While most scholarship applications are filed in the senior year, is there a way students can get ready for them any earlier? Similarly to how an early PSAT can help prep students for the SAT, the scholarship search process also has a route for preparing for those scholarship applications early on.
I always recommend students begin the scholarship search process sophomore and junior years before applying to colleges— there’s no need to wait until the senior year to learn something one might have been better off knowing earlier. Many scholarships have eligibility requirements that need lead time (50 hours of community service, a portfolio, or experience at sea, for example). Becoming familiar with those scholarship requirements early can maximize one’s options later. So act early, and give yourself the gift of time:
- Create a thoughtful list of what makes you unique. Take inventory of your special character traits, skills, and abilities. By taking stock of your talents and skill sets, you’ll be better able to hone in on scholarships that square with your profile.
- Get involved in activities that increase scholarship eligibility. Consider participating, both inside and outside the classroom, in activities related to your anticipated college major, your passion. It isn’t necessary to join every club, just those that really interest you. And if your dream club doesn’t exist? Start it. Sure, it takes time, but that kind of initiative jumps out on an application and makes a strong impression on scholarship selection teams.
- Supercharge your academic record. Take time to plan your schedule and enroll in academic classes necessary not just for graduation, but for any scholarships that might catch your eye. Some scholarships might require specific breadth or depth of subject knowledge, or a higher GPA than you currently have — set your bar to match those newly discovered requirements.
- Tap into resources at your high school. Each year, local scholarships are offered through the guidance office at your high school or through the public library. Get to know your guidance counselor and librarian and you could just get some good leads! Also, talk to graduating seniors to find out what scholarships they’ve received, and mentally bookmark some to revisit when you’re a senior.
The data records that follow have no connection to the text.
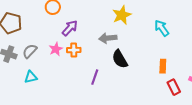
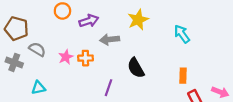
purple arrow: (70, 28) -> (89, 21), moved, turned 30
gray arrow: (108, 38) -> (110, 39), moved
gray semicircle: (30, 51) -> (37, 49), moved, turned 77

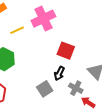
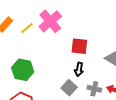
yellow line: (17, 30) -> (27, 28), moved
gray cross: (76, 88) -> (94, 89), moved

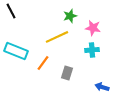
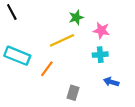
gray rectangle: (67, 73) -> (73, 93), moved
blue arrow: (102, 87) -> (111, 82), moved

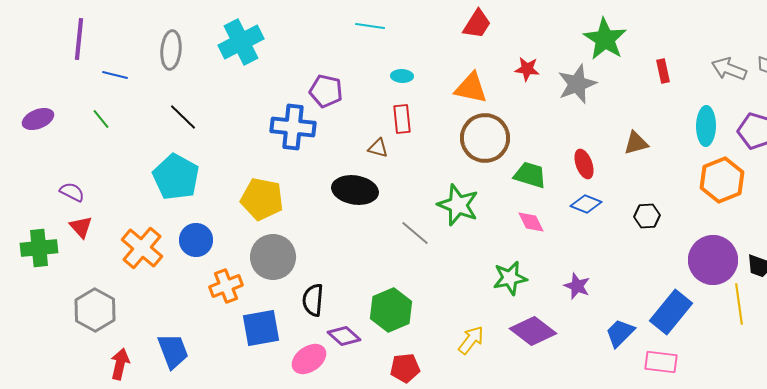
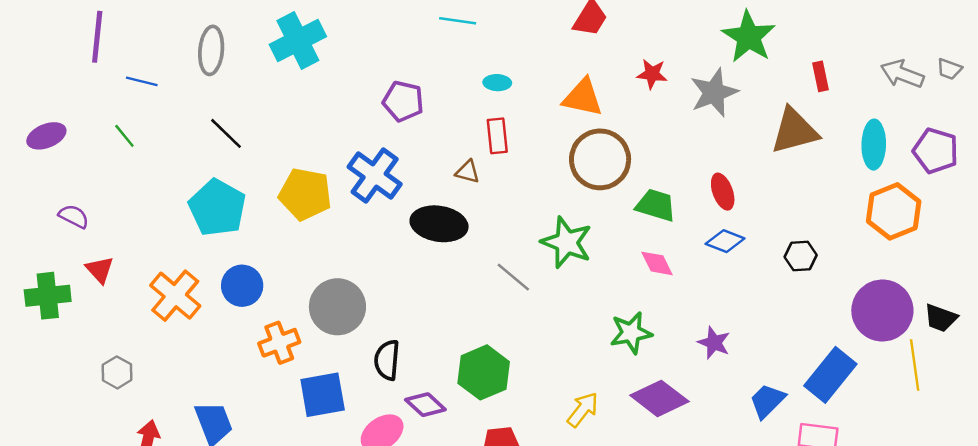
blue cross: (293, 127) -> (375, 176), moved, turned 30
brown triangle: (636, 143) -> (794, 131), moved, size x1.6
purple semicircle: (72, 192) -> (74, 216), moved
yellow pentagon: (262, 199) -> (305, 194), moved
gray hexagon: (95, 310) -> (117, 372), size x0.6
- Check with your network. Applying for college scholarships is like applying for a job. You need to network and get the word out that you are looking for opportunities. Have your relatives check with employers, ask someone at your place of worship, and inquire with local civic organizations like the Rotary or Elks Clubs.
- Work smarter, not harder. While no one has time to sift through the thousands of results generated from conducting an online search for “college scholarships,” students can manage the internet to identify scholarships they’re most likely to win. Put a tool like Google Alerts to work for you. Create alerts with specific search terms like “women engineer scholarship,” “creative writing scholarship,” or “scholarship winner” and the name of your geographical area. And make sure you bookmark helpful scholarship repository sites such as Scholarships.com.
The earlier you start searching, the sooner you can identify what you need to do to become the best possible candidate for scholarships. So what are you waiting for? Get searching! By the time senior year rolls around, you’ll be ready to submit applications to the scholarships for which you’ve already made yourself eligible to win.